Yes, A program can run two threads at the same time.
it is called Multi threading.
would they both be able to run at the same time or would my second function wait until the system call finishes?
They both are able to run at the same time.
if you want, you can make thread B wait until Thread A completes or reverse
Two thread can run concurrently only if it is running on multiple core processor system, but if it has only one core processor then two threads can not run concurrently. So only one thread run at a time and if it finishes its job then the next thread which is on queue take the time.
I overheard a coworker saying that a Task is basically a lightweight thread. Coming from a C++ background (where threads where the lightest weight processing unit), this seems counter-intuitive to me.
Aren't Tasks just as heavy as Threads?
You need to distinguish between a unit of work (Tasks) from the underlying process used to host/execute them. It isn't even necessary for Tasks to run on other threads. For example, Tasks can be executed in a single threaded application that periodically yields control to the task pool.
Even when Tasks are executed on separate threads, there is usually not a 1 to 1 relationship between Task and Thread. The threads are preallocated as part of a pool, and then tasks are scheduled to run on these threads as available. Creating a new task does not require the overhead of creating a thread, it only requires the cost of an enque in a task queue.
This makes tasks inherently more scalable. I can have millions of tasks throughout the lifetime of my application, but only ever actually use some constant number of threads.

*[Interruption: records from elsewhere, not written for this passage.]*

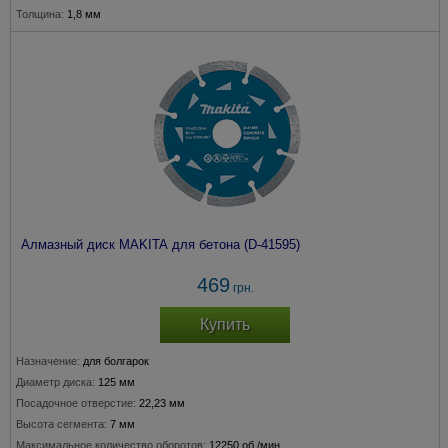
Толщина:
1,8 мм
Алмазный диск MAKITA для бетона (D-41595)
469
грн.
Купить
Назначение:
для болгарок
Диаметр диска:
125 мм
Посадочное отверстие:
22,23 мм
Высота сегмента:
7 мм
Максимальное количество оборотов:
12250 об./мин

Typically a "thread" implies mandatory concurrency. Starting up a thread requires allocating a stack and internal OS data structures for it. In contrast, a "task" often refers to a piece of work for which concurrency is optional, hence a parallel framework (such as OpenMP, Cilk Plus, TBB, PPL) can use the same thread to execute many tasks, by serializing the tasks, and converting optional parallelism to real parallelism only as necessary to keep the machine busy.
You are right - everything runs on a thread under the covers.

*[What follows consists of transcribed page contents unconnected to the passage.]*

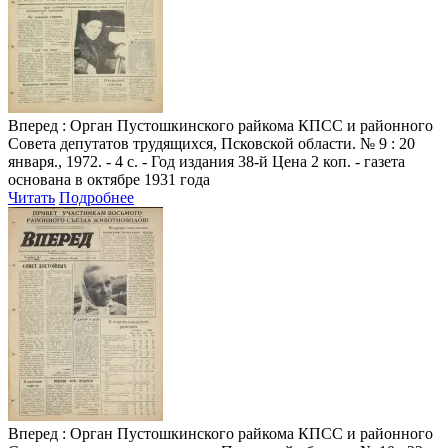
Вперед
: Орган Пустошкинского райкома КПСС и районного
Совета депутатов трудящихся, Псковской области. № 9 : 20
января., 1972. - 4 с. - Год издания 38-й Цена 2 коп. - газета
основана в октябре 1931 года
Читать
Подробнее
Вперед
: Орган Пустошкинского райкома КПСС и районного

The reason people say that a Task is more lightweight than a Thread is that Microsoft put a lot of thought into having Tasks make efficient use of Threads, and the implementation is probably much lighter weight than what the average developer would come up with on their own using the Thread class.
EDIT
A more clear explanation is that a Task object is lighter weight than a Thread object, and while each Task is eventually run on a Thread, creating N Task objects concurrently leads to less than N concurrent Thread objects being used, for large N.